5. Create a list of positive activities and behaviors for handling emotions. Using images that represent different emotions, such as a smiley face for happy or an angry face for mad, create an aura for each emotion that lists positive activities for dealing with that feeling, Zaugg said. For instance, a picture of an angry face could trigger a video with ideas for what the student can do when he feels angry. Attach these images to a keyring for easy access.
Target area: Engagement
6. Create interactive word walls and word banks. Make word walls interactive by adding auras to each word, Youngdahl said. “Students can go over to the wall with their devices and see the AR pop up with an image or a short video demonstrating the word,” he said. Embed auras on word walls throughout the school building, he said.
7. Have students create their own auras.
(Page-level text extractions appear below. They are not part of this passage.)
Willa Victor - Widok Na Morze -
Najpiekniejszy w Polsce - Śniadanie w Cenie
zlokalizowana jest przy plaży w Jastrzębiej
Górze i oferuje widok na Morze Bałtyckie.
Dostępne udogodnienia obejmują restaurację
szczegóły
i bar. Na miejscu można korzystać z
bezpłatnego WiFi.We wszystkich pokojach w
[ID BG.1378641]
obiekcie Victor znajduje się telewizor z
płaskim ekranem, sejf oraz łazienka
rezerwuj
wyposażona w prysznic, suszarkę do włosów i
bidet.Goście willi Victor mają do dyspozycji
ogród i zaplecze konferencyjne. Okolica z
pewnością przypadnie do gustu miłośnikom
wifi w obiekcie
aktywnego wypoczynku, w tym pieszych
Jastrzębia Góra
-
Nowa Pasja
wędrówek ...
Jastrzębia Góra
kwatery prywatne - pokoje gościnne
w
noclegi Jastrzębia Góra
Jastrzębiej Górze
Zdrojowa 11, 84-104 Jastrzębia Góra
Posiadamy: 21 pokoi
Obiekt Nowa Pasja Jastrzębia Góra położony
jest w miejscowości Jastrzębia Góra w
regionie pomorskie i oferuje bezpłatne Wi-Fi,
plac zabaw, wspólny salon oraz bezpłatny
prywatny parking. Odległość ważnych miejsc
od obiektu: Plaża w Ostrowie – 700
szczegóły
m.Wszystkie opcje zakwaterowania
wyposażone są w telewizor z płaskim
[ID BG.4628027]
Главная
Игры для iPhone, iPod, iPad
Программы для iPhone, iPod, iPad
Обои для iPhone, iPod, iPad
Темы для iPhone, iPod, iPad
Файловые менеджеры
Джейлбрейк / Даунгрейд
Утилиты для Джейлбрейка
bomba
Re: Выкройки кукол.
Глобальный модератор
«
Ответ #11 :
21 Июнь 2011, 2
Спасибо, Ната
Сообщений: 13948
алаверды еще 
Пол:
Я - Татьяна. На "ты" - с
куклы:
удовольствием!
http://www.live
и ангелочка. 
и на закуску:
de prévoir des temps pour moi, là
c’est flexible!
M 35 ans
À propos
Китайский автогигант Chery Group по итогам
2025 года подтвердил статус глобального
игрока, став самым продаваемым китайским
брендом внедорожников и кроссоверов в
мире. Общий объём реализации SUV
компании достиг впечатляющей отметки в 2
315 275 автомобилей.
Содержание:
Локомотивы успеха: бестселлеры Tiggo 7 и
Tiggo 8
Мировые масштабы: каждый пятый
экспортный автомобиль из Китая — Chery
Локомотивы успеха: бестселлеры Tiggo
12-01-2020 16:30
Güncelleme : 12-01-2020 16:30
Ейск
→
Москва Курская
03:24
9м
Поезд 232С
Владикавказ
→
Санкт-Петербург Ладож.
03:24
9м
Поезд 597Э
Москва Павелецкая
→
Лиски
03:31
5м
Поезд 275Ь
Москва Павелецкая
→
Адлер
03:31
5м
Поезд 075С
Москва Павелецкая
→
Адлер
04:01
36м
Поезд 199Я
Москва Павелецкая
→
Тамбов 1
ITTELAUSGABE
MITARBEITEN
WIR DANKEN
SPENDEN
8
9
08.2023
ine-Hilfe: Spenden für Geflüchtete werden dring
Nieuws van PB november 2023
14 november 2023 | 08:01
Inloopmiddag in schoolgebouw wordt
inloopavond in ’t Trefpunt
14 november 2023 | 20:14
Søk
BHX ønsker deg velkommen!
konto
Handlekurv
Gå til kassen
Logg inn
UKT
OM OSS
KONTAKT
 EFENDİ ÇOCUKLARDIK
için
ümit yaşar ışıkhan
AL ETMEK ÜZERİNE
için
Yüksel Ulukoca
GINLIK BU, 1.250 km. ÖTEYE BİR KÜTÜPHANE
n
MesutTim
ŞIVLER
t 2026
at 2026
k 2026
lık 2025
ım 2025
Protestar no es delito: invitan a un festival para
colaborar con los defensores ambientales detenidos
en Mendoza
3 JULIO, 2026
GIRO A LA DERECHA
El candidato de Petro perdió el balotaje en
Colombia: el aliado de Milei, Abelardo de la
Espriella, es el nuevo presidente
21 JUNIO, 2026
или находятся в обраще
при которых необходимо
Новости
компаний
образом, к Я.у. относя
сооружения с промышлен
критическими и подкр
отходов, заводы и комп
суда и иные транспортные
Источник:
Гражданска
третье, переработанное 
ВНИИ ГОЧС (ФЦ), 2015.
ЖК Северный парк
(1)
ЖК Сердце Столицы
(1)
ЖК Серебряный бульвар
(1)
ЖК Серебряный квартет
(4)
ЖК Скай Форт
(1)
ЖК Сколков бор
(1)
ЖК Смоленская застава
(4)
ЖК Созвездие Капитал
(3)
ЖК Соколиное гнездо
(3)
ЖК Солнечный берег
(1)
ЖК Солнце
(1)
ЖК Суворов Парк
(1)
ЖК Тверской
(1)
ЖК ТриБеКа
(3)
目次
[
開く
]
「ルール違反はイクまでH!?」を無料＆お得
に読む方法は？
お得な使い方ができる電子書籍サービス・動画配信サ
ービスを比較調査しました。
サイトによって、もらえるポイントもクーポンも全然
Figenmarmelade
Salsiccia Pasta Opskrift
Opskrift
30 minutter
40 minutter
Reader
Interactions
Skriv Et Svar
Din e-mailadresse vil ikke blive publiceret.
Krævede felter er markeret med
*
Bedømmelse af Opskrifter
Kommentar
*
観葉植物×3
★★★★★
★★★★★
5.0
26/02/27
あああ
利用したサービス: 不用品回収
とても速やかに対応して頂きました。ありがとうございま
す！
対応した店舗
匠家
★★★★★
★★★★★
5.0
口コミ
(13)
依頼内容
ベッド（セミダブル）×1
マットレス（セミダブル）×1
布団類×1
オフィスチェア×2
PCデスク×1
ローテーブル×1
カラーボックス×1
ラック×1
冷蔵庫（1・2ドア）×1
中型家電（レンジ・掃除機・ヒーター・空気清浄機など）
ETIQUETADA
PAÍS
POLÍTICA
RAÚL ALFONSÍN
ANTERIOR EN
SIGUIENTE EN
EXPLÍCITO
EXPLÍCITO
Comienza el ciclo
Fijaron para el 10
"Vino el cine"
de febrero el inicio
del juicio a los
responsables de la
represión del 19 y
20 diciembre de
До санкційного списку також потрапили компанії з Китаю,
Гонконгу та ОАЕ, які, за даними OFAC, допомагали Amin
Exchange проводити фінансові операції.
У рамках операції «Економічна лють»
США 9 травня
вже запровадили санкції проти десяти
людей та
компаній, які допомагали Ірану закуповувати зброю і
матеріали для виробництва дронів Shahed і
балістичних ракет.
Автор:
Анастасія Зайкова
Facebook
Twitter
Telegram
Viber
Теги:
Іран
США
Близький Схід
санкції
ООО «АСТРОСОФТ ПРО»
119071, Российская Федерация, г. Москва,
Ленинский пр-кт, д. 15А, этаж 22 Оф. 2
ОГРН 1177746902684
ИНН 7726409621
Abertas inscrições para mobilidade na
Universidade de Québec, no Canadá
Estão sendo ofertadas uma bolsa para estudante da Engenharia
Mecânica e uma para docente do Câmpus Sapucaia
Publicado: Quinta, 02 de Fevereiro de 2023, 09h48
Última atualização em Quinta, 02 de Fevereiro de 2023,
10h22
Offer students the opportunity to use augmented reality to show what they know for a project or assignment, Zaugg said.
Target area: Transition
8. Ease students into new environments with virtual introductions. Have the student’s new teacher create a short 30-second video introducing himself and his classroom. Using an AR app, tie that video to a trigger image of the teacher’s picture. “For some of our kids, it really helps taking them through that environment virtually, so they know their surroundings prior to getting there,” Zaugg said.
9. Build school-parent relationships. Get parents involved in doing AR activities with their children at home, Youngdahl said. “When I first started doing this, I sent home a letter to parents explaining how to do it,” he said. “It’s been great because now I’m actually more of a presence in the home, too. Their parents can see my face and hear my voice.”
10. Infuse multimedia into life skills activities. Use family members and friends to create engaging how-to videos embedded into activities. For instance, whenYoungdahl’s students were learning how to make popcorn, he had his son record short videos of himself making popcorn at home. “The kids thought it was so cool to see the man on the video pop up with each instruction,” he said.

Jennifer Herseim covers Section 504 and education technology as it relates to special education for LRP Publications.